Patients often see an orthopedic surgeon about knee pain. There can be many reasons for knee pain, including injury, overuse, and arthritis. In recent years there have been many advances in orthopedic surgery, including advances in arthroscopic surgery and knee replacement.
But what can be done if someone injures a knee and damages part of the joint's surface? It is meant to be a smooth, gliding surface. Many patients with injuries or certain conditions are much too young to consider joint replacement. What options do they have?
Surgeons have several techniques to deal with these "potholes" on the joint surface. One is that they can drill small holes or create micro-fractures to stimulate a healing response, hoping a repair layer (though not the same as cartilage) will form. Another method includes the growth and injection of cartilage cells under a tissue patch sown over the defect. Or small plugs can be taken from less critical areas of the knee to be placed side by rise to fill the area, similar to a mosaic. Each of these methods has its advantages and disadvantages, and certain methods are more appropriate depending on the situation.

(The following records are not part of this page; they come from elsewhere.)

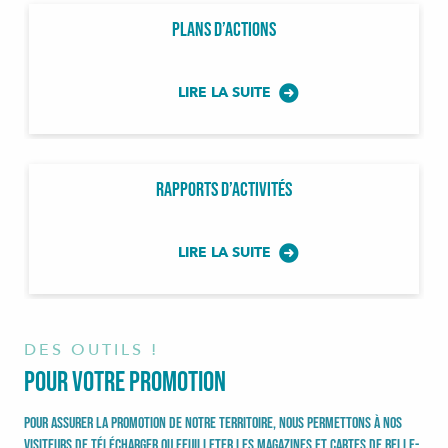
Plans d’Actions
LIRE LA SUITE
Rapports d’Activités
LIRE LA SUITE
DES OUTILS !
Pour votre promotion
Pour assurer la promotion de notre territoire, nous permettons à nos
visiteurs de télécharger ou feuilleter les magazines et cartes de Belle-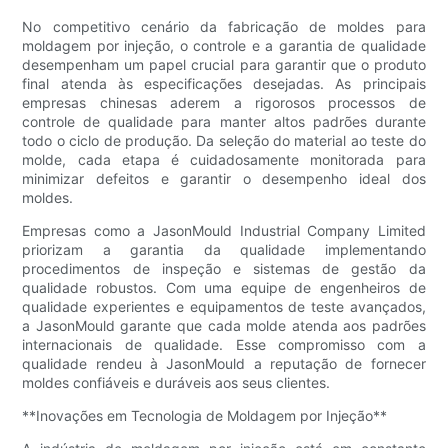
No competitivo cenário da fabricação de moldes para
moldagem por injeção, o controle e a garantia de qualidade
desempenham um papel crucial para garantir que o produto
final atenda às especificações desejadas. As principais
empresas chinesas aderem a rigorosos processos de
controle de qualidade para manter altos padrões durante
todo o ciclo de produção. Da seleção do material ao teste do
molde, cada etapa é cuidadosamente monitorada para
minimizar defeitos e garantir o desempenho ideal dos
moldes.
Empresas como a JasonMould Industrial Company Limited
priorizam a garantia da qualidade implementando
procedimentos de inspeção e sistemas de gestão da
qualidade robustos. Com uma equipe de engenheiros de
qualidade experientes e equipamentos de teste avançados,
a JasonMould garante que cada molde atenda aos padrões
internacionais de qualidade. Esse compromisso com a
qualidade rendeu à JasonMould a reputação de fornecer
moldes confiáveis ​​e duráveis ​​aos seus clientes.
**Inovações em Tecnologia de Moldagem por Injeção**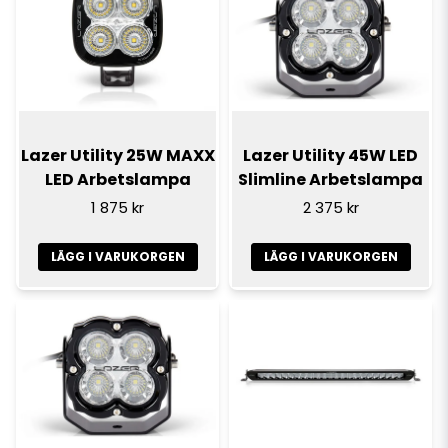
Lazer Utility 25W MAXX
Lazer Utility 45W LED
LED Arbetslampa
Slimline Arbetslampa
1 875 kr
2 375 kr
LÄGG I VARUKORGEN
LÄGG I VARUKORGEN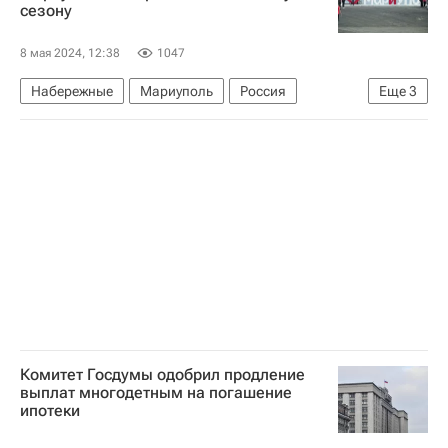
сезону
8 мая 2024, 12:38
1047
Набережные
Мариуполь
Россия
Еще
3
Азовское море
Марат Хуснуллин
Единый заказчик в сфере строительства
Комитет Госдумы одобрил продление
выплат многодетным на погашение
ипотеки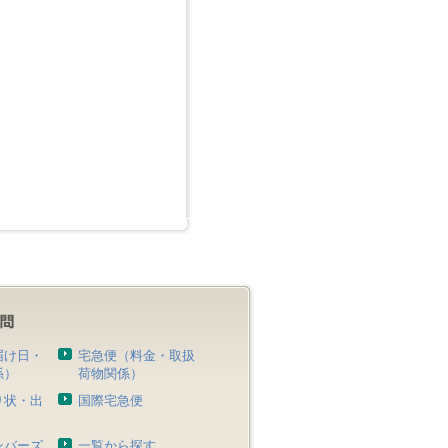
届け日・
宅急便（料金・取扱
係）
荷物関係）
り状・出
国際宅急便
）
ンバーズ
一覧から探す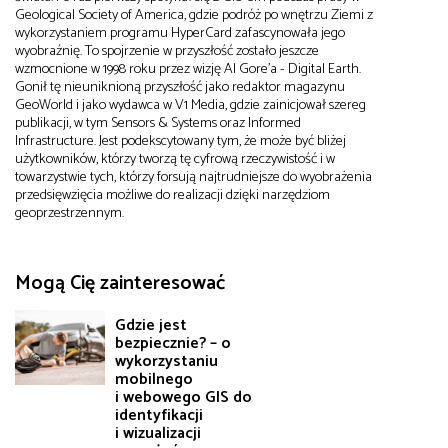
Geological Society of America, gdzie podróż po wnętrzu Ziemi z
wykorzystaniem programu HyperCard zafascynowała jego
wyobraźnię. To spojrzenie w przyszłość zostało jeszcze
wzmocnione w 1998 roku przez wizję Al Gore'a - Digital Earth.
Gonił tę nieuniknioną przyszłość jako redaktor magazynu
GeoWorld i jako wydawca w V1 Media, gdzie zainicjował szereg
publikacji, w tym Sensors & Systems oraz Informed
Infrastructure. Jest podekscytowany tym, że może być bliżej
użytkowników, którzy tworzą tę cyfrową rzeczywistość i w
towarzystwie tych, którzy forsują najtrudniejsze do wyobrażenia
przedsięwzięcia możliwe do realizacji dzięki narzędziom
geoprzestrzennym.
Mogą Cię zainteresować
Gdzie jest
bezpiecznie? – o
wykorzystaniu
mobilnego
i webowego GIS do
identyfikacji
i wizualizacji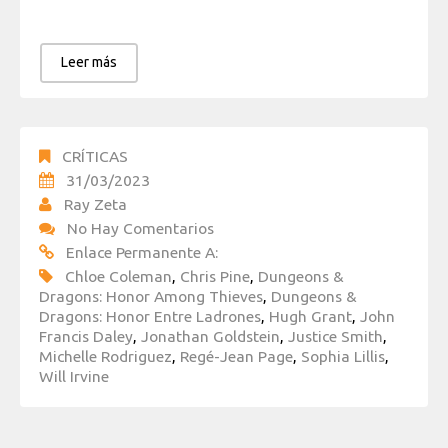
Leer más
CRÍTICAS
31/03/2023
Ray Zeta
No Hay Comentarios
Enlace Permanente A:
Chloe Coleman
,
Chris Pine
,
Dungeons &
Dragons: Honor Among Thieves
,
Dungeons &
Dragons: Honor Entre Ladrones
,
Hugh Grant
,
John
Francis Daley
,
Jonathan Goldstein
,
Justice Smith
,
Michelle Rodriguez
,
Regé-Jean Page
,
Sophia Lillis
,
Will Irvine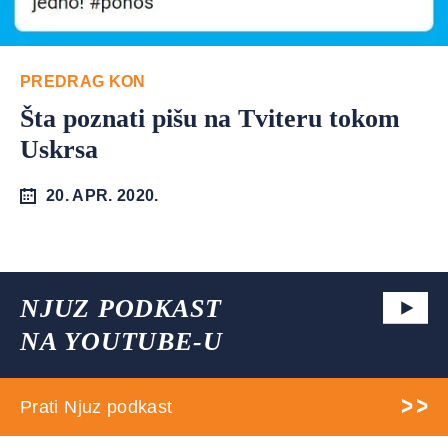
PREDRAG KON
Šta poznati pišu na Tviteru tokom
Uskrsa
20. APR. 2020.
NJUZ PODKAST
NA YOUTUBE-U
Prati Njuz podkast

One of the most challenging problems is if the defect or pothole is large and in a critical position for bearing weight. One solution for this problem is an osteochondral allograft. Osteochondral means a graft that has both the cartilage surface and the underlying bone. Allograft means the tissue has been obtained from an organ or tissue donor. This technique resurfaces the joint with cartilage. It is necessary to have the underlying bone as a way to attach the plug-shaped graft, and many patients have a defect in the bone as well. To perform this procedure, a graft is needed from a tissue bank. This usually means the patient is put on a waiting list until a donor is available. A tissue bank can subdivide a knee to help multiple patients, sending only the needed part for each patient. Frequently asked questions are whether these grafts can be rejected and whether anti-rejection medicines are needed. Because cartilage has no blood vessels and the bone can be washed of most blood cells, anti-rejection medications are not needed.
When a graft is available, the surgery must be done within a few days while the cartilage cells are viable. The knee is opened with a small incision, and the defect, or hole, is drilled out to a round shape. Next, the same position on the graft is located and a "plug" of the same size is obtained using a coring reamer. The plug now fits in the hole to eliminate the defect. Small screws are sometimes used to help hold the graft in place while it heals to the surrounding bone.
After surgery, knee motion is started immediately, because motion is healthy for the joint surface and promotes healing. Patients use crutches for six weeks, because weight bearing might cause small amounts of motion that could interfere with healing.
While many patients have small defects and require no treatment, the less frequent, but more disabling, large defects may be addressed by an osteochondral allograft when few or no other options exist.